- [Activity] Give again exactly, and only, the lines between the line holding "ҚҰНДЫЛЫҒЫМЫЗД" and the end of the listing, both boundary lines included.

═══ Given information

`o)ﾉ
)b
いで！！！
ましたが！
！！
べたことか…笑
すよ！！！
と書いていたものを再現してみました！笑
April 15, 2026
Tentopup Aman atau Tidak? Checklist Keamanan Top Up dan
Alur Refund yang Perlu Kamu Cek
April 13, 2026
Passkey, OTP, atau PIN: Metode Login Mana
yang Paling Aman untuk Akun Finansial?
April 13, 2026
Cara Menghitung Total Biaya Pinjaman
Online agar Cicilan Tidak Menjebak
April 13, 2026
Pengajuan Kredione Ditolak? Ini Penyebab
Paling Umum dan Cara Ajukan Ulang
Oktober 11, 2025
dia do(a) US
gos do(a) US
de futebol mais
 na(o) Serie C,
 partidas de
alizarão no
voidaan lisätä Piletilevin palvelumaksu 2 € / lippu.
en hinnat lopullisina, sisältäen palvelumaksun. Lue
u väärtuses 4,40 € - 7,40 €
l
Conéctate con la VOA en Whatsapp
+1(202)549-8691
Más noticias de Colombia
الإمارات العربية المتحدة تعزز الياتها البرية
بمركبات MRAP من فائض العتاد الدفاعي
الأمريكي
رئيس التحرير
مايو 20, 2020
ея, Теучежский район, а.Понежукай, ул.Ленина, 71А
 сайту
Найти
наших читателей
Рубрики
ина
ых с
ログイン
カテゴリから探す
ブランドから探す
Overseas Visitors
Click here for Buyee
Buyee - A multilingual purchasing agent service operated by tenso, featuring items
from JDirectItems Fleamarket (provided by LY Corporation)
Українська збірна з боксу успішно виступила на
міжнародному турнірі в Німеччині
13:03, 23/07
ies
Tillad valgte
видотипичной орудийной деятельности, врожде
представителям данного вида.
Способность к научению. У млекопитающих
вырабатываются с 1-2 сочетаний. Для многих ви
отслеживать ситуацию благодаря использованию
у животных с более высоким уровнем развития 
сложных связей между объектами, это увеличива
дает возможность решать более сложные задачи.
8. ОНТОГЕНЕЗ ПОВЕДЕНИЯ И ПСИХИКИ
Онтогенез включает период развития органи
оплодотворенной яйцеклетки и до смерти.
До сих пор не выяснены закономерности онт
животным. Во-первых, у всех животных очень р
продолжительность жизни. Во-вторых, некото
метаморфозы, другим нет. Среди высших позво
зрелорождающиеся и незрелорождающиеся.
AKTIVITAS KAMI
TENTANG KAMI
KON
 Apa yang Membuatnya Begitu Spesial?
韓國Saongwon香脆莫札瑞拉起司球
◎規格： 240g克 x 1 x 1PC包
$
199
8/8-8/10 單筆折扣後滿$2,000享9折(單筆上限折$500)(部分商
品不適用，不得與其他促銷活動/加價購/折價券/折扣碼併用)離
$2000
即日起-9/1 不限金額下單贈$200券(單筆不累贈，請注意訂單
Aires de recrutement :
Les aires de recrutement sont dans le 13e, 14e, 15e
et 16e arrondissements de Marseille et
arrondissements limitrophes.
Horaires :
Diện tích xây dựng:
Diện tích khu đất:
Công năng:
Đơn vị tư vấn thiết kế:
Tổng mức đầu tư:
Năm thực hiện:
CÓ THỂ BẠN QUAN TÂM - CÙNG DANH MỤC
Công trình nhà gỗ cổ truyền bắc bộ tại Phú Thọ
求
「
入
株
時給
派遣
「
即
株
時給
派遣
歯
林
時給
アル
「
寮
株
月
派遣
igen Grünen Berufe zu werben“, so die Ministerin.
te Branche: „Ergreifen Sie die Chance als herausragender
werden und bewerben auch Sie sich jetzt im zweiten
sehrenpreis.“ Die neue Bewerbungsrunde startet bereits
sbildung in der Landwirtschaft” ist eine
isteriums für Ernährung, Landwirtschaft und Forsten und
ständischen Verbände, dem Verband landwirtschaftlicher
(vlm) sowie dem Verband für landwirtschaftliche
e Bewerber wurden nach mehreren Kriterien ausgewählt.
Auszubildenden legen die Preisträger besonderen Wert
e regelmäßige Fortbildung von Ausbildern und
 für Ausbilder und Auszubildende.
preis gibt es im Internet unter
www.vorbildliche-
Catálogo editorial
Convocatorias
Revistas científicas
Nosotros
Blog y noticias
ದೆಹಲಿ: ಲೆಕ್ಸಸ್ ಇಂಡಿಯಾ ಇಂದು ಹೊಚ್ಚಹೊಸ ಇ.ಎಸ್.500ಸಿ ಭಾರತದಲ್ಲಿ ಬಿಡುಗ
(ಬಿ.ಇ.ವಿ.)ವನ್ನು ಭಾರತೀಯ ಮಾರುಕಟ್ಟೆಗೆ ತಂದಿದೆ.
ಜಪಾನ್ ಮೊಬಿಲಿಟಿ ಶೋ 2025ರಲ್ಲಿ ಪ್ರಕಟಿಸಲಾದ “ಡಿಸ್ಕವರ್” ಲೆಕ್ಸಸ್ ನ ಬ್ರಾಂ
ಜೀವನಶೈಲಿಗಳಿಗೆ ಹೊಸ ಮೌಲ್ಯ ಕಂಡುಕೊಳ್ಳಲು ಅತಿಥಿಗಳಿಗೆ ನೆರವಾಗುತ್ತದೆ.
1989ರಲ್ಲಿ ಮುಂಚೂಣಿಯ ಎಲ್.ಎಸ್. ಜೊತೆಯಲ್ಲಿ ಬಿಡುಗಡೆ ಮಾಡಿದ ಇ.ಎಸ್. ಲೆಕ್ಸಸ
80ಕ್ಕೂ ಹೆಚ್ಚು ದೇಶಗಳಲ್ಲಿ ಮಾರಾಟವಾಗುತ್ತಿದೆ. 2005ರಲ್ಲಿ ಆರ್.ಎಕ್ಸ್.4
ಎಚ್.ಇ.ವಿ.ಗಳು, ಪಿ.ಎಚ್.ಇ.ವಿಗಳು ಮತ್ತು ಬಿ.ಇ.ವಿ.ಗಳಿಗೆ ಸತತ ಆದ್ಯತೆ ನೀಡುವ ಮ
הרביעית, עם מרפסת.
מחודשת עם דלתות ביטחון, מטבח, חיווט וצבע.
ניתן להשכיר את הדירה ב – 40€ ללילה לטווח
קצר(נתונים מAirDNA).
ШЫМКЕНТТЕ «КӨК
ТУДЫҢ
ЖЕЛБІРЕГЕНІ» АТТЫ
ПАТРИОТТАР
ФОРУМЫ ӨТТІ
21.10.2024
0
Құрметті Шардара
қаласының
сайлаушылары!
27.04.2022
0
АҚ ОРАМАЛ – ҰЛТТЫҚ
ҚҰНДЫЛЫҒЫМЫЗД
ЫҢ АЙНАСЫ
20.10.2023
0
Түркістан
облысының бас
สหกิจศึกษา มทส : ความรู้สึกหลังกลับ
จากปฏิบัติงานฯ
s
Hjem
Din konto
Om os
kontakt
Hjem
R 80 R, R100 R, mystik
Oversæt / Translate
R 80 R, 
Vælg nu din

══════

- [Answer to the problem]
ҚҰНДЫЛЫҒЫМЫЗД
ЫҢ АЙНАСЫ
20.10.2023
0
Түркістан
облысының бас
สหกิจศึกษา มทส : ความรู้สึกหลังกลับ
จากปฏิบัติงานฯ
s
Hjem
Din konto
Om os
kontakt
Hjem
R 80 R, R100 R, mystik
Oversæt / Translate
R 80 R, 
Vælg nu din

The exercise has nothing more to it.